As the workforce typically represents over half of a providers cost, providers will need to implement systems and programs that realize labor efficiencies without sacrificing care. Allowing mid-level practitioners, nurses, LPNs, MAs, and technicians to fully perform at the top of their licensure will enable more personalized care, more efficiently.

The next biggest cost category for providers, of course, is in the supply chain. While many providers have made significant improvements, provider healthcare will need to adapt solutions from other industries where supply chain efficiency is a matter of survival.

Macro Trend: Shifting the cost of care to consumers. If Medicare and Medicaid are turned into voucher programs this trend will accelerate significantly.

Effects: Consumer demand for greater price and quality transparency along with improved consumer experience.

Consumers will be making decisions about what care they will pay for and how much they are willing (able) to pay. This will create price pressure on providers, requiring them to compete more for consumer spend.  It also creates the opportunity for new market entrants.

Retailers are successfully capturing the low acuity end of the healthcare value chain using mid-level providers to perform tasks often performed by doctors in settings that many find more accessible and convenient. And, of course, even greater cost reductions and convenience can be had via at-home care. Additional opportunities are growing for companies that provide devices (IoT, etc.) and services that enable at-home care, especially if they can be well integrated with other acute and non-acute providers. Expect these new market entrants to work up the value chain as they gain more experience and technologies continue to improve.

Higher priced providers will need to adjust to the new pricing realities. If, for example, an academic medical center charges $3,500 for the same MRI that an independent provider charges $750 for, the AMC will need to either adjust their price or exit the MRI business.

In competing for consumers, providers will become more active and sophisticated in marketing and outreach.  Consumer satisfaction will no longer be just an HCAHPS score, but a deciding factor in where consumers spend money on their care. The Chief Marketing Officer at healthcare providers will become a more strategic role as it is in other consumer focused industries.

Wellness programs and opportunities for those that provide them, will also continue to increase as a way for both consumers and other payers to lower cost by decreasing illness.
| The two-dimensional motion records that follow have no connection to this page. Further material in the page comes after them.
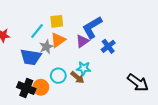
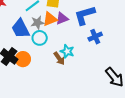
purple triangle: (82, 41) -> (62, 19), moved
blue trapezoid: (31, 57) -> (21, 29), turned 40
cyan circle: (58, 76) -> (40, 38), moved

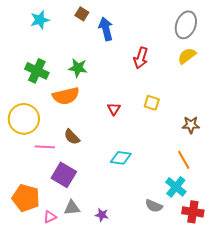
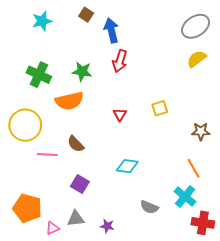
gray ellipse: (186, 25) -> (196, 26), turned 36
red arrow: (141, 58) -> (120, 61), moved
yellow square: (152, 103) -> (160, 108), turned -35
purple square: (64, 175) -> (80, 184), moved, size x0.7
gray semicircle: (154, 206) -> (149, 207), moved

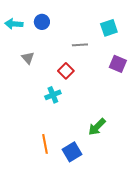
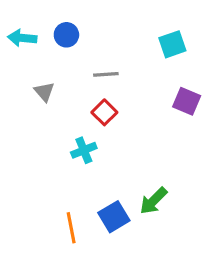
gray line: (80, 45) -> (106, 74), moved
blue square: (72, 152) -> (114, 217), moved

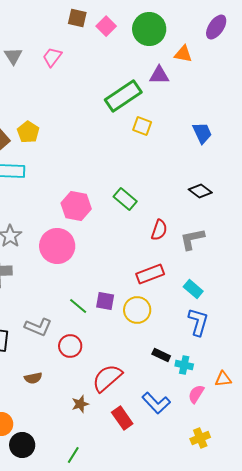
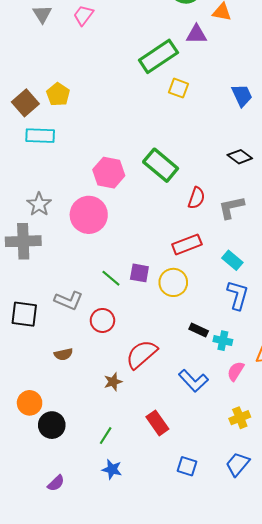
green rectangle: (125, 199) -> (161, 165), size x1.4
red rectangle: (122, 418) -> (157, 423), moved

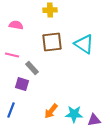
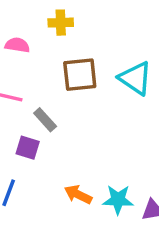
yellow cross: (50, 10) -> (61, 23), moved
orange arrow: (51, 111) -> (78, 194), turned 77

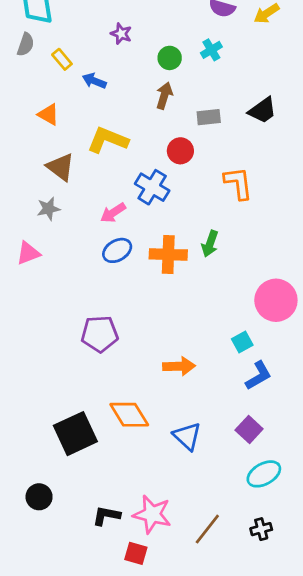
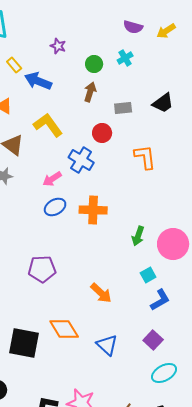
blue arrow: (94, 81) -> (38, 81), size x1.5
yellow L-shape: (108, 140) -> (48, 125), turned 32
green arrow: (210, 244) -> (138, 236), moved
orange arrow: (179, 366) -> (101, 293), turned 45
black square: (75, 434) -> (24, 343), turned 36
Resulting macro trend: Lower provider revenue. With fewer available dollars seeking more care, provider healthcare will increasingly adopt business practices from industries outside of healthcare where customer competitiveness and lean operations continue to evolve in an on-going struggle for survival.

These changes will include lean operations, optimized end-to-end supply chains, full labor optimization, modern consumer engagement, and demand forecasting all supported by decision-focused analytics everywhere.

While these trends have been resulting in numerous affiliations and M&As, such deals will more and more be driven by and result in substantial operational cost improvements; as seen in other industries. Consolidations will continue to increase in what today is still a very large cottage industry.

Provider healthcare continues to transform at a historic pace, but the direction of that transformation is clear. Necessity will continue to be the mother of innovation, with much of that innovation coming from new market entrants along with the adaptation of proven operational models from other industries.